**Problem to solve:** Write an exact copy of the entries below that leaves out all pictures.
*** Opening Material shown ***
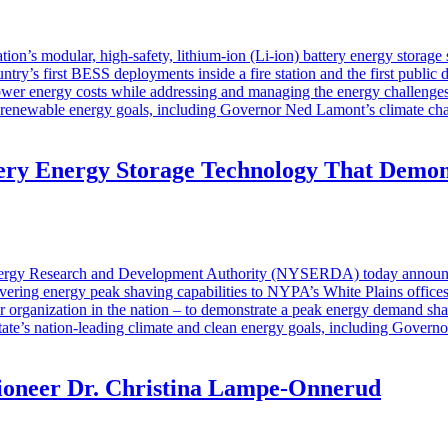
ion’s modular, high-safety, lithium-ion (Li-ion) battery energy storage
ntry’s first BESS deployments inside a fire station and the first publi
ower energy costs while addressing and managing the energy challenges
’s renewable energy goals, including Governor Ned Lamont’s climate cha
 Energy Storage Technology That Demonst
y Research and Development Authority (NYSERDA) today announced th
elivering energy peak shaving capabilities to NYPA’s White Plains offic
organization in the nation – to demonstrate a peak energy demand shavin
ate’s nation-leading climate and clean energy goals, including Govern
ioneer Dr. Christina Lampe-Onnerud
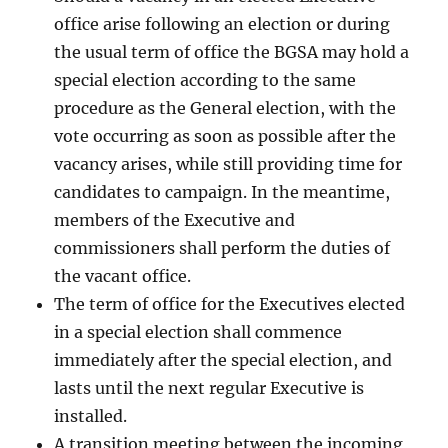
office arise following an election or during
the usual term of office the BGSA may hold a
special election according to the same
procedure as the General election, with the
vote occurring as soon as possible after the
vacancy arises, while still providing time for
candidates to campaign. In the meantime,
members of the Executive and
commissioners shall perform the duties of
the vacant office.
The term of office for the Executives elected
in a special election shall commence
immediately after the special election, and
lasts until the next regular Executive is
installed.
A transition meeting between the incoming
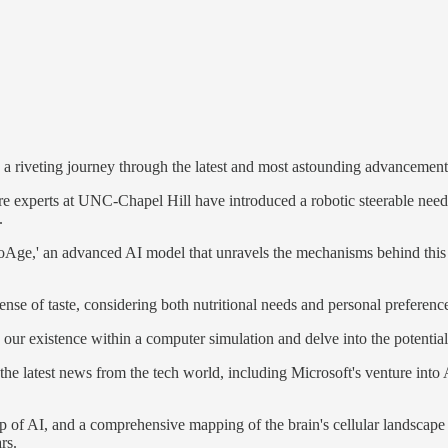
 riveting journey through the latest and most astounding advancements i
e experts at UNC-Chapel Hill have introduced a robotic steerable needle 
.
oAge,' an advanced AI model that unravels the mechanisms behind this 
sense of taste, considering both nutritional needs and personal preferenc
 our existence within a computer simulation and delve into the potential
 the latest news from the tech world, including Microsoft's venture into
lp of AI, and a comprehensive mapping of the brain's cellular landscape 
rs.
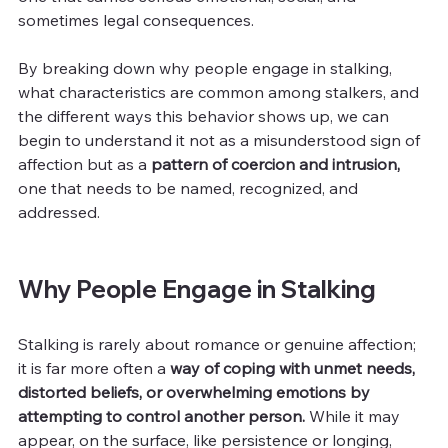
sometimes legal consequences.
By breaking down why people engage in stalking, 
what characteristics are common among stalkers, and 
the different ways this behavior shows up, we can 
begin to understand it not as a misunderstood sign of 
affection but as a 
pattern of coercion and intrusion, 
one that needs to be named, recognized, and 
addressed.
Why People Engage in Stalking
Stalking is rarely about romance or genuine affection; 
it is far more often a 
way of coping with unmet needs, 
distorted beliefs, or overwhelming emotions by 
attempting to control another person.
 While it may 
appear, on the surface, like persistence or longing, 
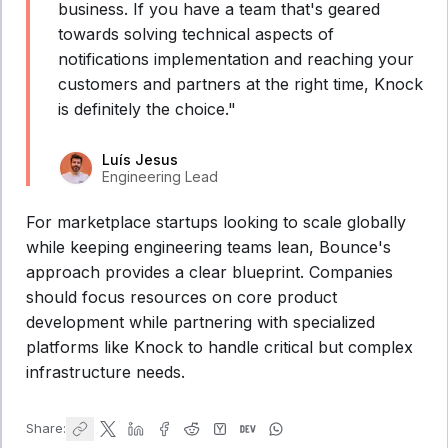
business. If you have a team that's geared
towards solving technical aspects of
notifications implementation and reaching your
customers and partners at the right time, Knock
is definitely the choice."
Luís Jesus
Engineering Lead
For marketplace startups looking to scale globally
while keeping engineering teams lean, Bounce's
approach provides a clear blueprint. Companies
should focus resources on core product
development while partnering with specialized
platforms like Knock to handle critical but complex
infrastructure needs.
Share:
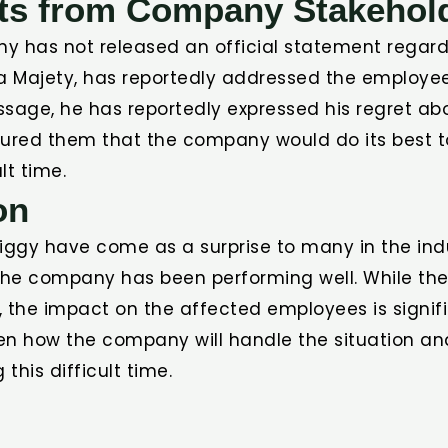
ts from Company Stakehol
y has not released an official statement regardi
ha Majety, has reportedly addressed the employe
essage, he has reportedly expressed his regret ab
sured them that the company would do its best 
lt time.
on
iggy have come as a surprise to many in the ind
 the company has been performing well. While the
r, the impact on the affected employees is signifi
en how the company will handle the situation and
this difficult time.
*** Closing Material shown ***
**Response to the exercise:**
ion’s modular, high-safety, lithium-ion (Li-ion) battery energy storage
ntry’s first BESS deployments inside a fire station and the first publi
ower energy costs while addressing and managing the energy challenges
’s renewable energy goals, including Governor Ned Lamont’s climate cha
 Energy Storage Technology That Demonst
y Research and Development Authority (NYSERDA) today announced th
elivering energy peak shaving capabilities to NYPA’s White Plains offic
organization in the nation – to demonstrate a peak energy demand shavin
ate’s nation-leading climate and clean energy goals, including Govern
ioneer Dr. Christina Lampe-Onnerud
office arise following an election or during
the usual term of office the BGSA may hold a
special election according to the same
procedure as the General election, with the
vote occurring as soon as possible after the
vacancy arises, while still providing time for
candidates to campaign. In the meantime,
members of the Executive and
commissioners shall perform the duties of
the vacant office.
The term of office for the Executives elected
in a special election shall commence
immediately after the special election, and
lasts until the next regular Executive is
installed.
A transition meeting between the incoming
 riveting journey through the latest and most astounding advancements i
e experts at UNC-Chapel Hill have introduced a robotic steerable needle 
.
oAge,' an advanced AI model that unravels the mechanisms behind this 
sense of taste, considering both nutritional needs and personal preferenc
 our existence within a computer simulation and delve into the potential
 the latest news from the tech world, including Microsoft's venture into
lp of AI, and a comprehensive mapping of the brain's cellular landscape 
rs.
sometimes legal consequences.
By breaking down why people engage in stalking, 
what characteristics are common among stalkers, and 
the different ways this behavior shows up, we can 
begin to understand it not as a misunderstood sign of 
affection but as a 
pattern of coercion and intrusion, 
one that needs to be named, recognized, and 
addressed.
Why People Engage in Stalking
Stalking is rarely about romance or genuine affection; 
it is far more often a 
way of coping with unmet needs, 
distorted beliefs, or overwhelming emotions by 
attempting to control another person.
 While it may 
appear, on the surface, like persistence or longing, 
business. If you have a team that's geared
towards solving technical aspects of
notifications implementation and reaching your
customers and partners at the right time, Knock
is definitely the choice."
Luís Jesus
Engineering Lead
For marketplace startups looking to scale globally
while keeping engineering teams lean, Bounce's
approach provides a clear blueprint. Companies
should focus resources on core product
development while partnering with specialized
platforms like Knock to handle critical but complex
infrastructure needs.
Share:
ts from Company Stakehol
y has not released an official statement regardi
ha Majety, has reportedly addressed the employe
essage, he has reportedly expressed his regret ab
sured them that the company would do its best 
lt time.
on
iggy have come as a surprise to many in the ind
 the company has been performing well. While the
r, the impact on the affected employees is signifi
en how the company will handle the situation and
this difficult time.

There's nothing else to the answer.